Delta Mayor Lois Jackson, who chairs the Delta Police Board, said there has been no discussion at the board level or at the Delta council level.
“We have been speaking most informally with the mayor of Richmond and he has certainly been asking what the pros and cons are of having our own municipal police force and I have certainly responded. And that’s about as far as we have ventured,” said Jackson.
“Certainly I am open to any discussion with Richmond. We are always available to assist with any information or statistics.

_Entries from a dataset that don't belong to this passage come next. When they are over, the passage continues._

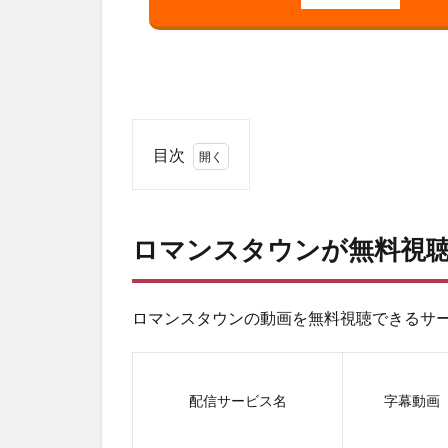
目次
1
ロ
マ
ロマンスタウンが無料視
ン
ス
タ
ウ
ロマンスタウンの動画を無料視聴できるサー
ン
が
無
料
配信サービス名
字幕動画
視
聴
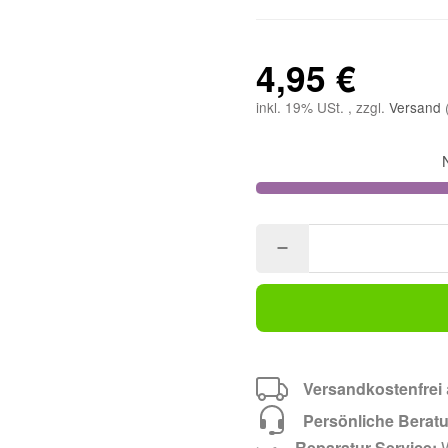
4,95 €
inkl. 19% USt. , zzgl.
Versand
Versandkostenfrei
Persönliche Berat
Reparatur-Service:
W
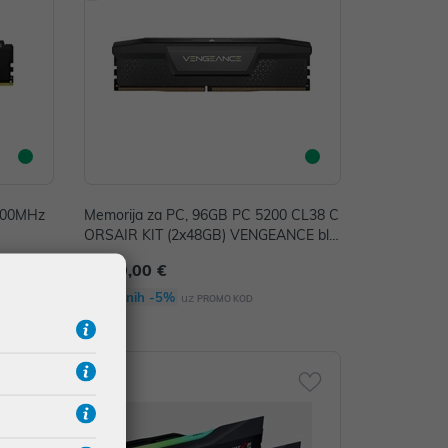
600MHz
Memorija za PC, 96GB PC 5200 CL38 C
ORSAIR KIT (2x48GB) VENGEANCE bla
ck retail
1.299,00 €
Dodatnih -5%
uz
PROMO KOD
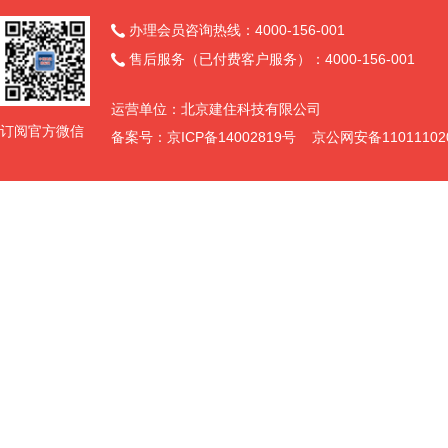
办理会员咨询热线：4000-156-001

售后服务（已付费客户服务）：4000-156-001

运营单位：北京建住科技有限公司
订阅官方微信
备案号：京ICP备14002819号 京公网安备11011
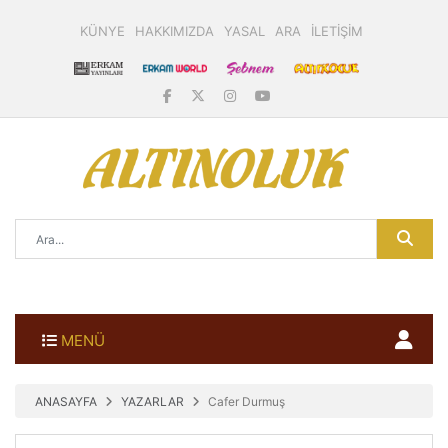
KÜNYE
HAKKIMIZDA
YASAL
ARA
İLETİŞİM
MENÜ
ANASAYFA
YAZARLAR
Cafer Durmuş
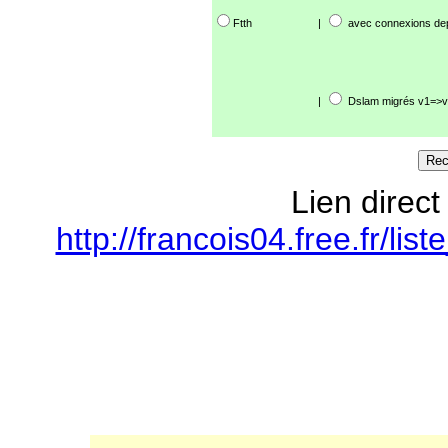
Ftth
|
avec connexions de
|
Dslam migrés v1=>v
Lien direct
http://francois04.free.fr/l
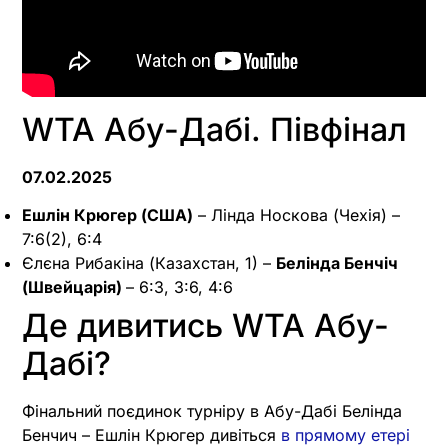
WTA Абу-Дабі. Півфінал
07.02.2025
Ешлін Крюгер (США)
– Лінда Носкова (Чехія) –
7:6(2), 6:4
Єлєна Рибакіна (Казахстан, 1) –
Белінда Бенчіч
(Швейцарія)
– 6:3, 3:6, 4:6
Де дивитись WTA Абу-
Дабі?
Фінальний поєдинок турніру в Абу-Дабі Белінда
Бенчич – Ешлін Крюгер дивіться
в прямому етері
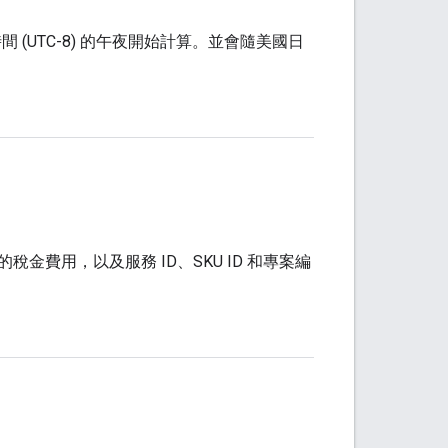
時間 (UTC-8) 的午夜開始計算。並會隨美國日
費用，以及服務 ID、SKU ID 和專案編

We certainly discuss the positive aspects of our Delta municipal police and the system that we use in Delta,” she added.
Richmond is one of six Metro Vancouver cities that have not yet signed a new 20-year RCMP contract over concerns about costs.
Burnaby, North Vancouver City, North Vancouver District, Port Coquitlam and Coquitlam also haven’t ratified the new deal negotiated by the provincial and federal governments.
They were recently given a one-month extension to June 30 to make a decision.
It’s the second extension given and the province has warned there won’t be any more.
Any city that doesn’t sign will get formal notice from Victoria that they must either sign or submit a written policing plan to the ministry if they don’t plan to sign.
Cities have also been warned that if they don’t sign they risk losing their federal subsidy, worth 10 per cent of their policing bills.
After the first extension, granted in April, Brodie and other Metro Vancouver mayors said their concerns are about more than the pay hikes, which give the RCMP an extra 5.25 per cent over three years.
One issue involves an interpretation document that is to accompany the actual contract and would guide how it is interpreted.
It’s not yet finished, Brodie told Black Press after a Lower Mainland mayors meeting in April, and is the subject of continuing talks between Victoria and Ottawa.
“If it’s a 20-year contract you must know what you’re getting into,” Brodie said. “Unless you have the interpretation guide, I’m not sure how you can do that.”
He said he’s also concerned cities may have little real input into a promised review of the contract every five years.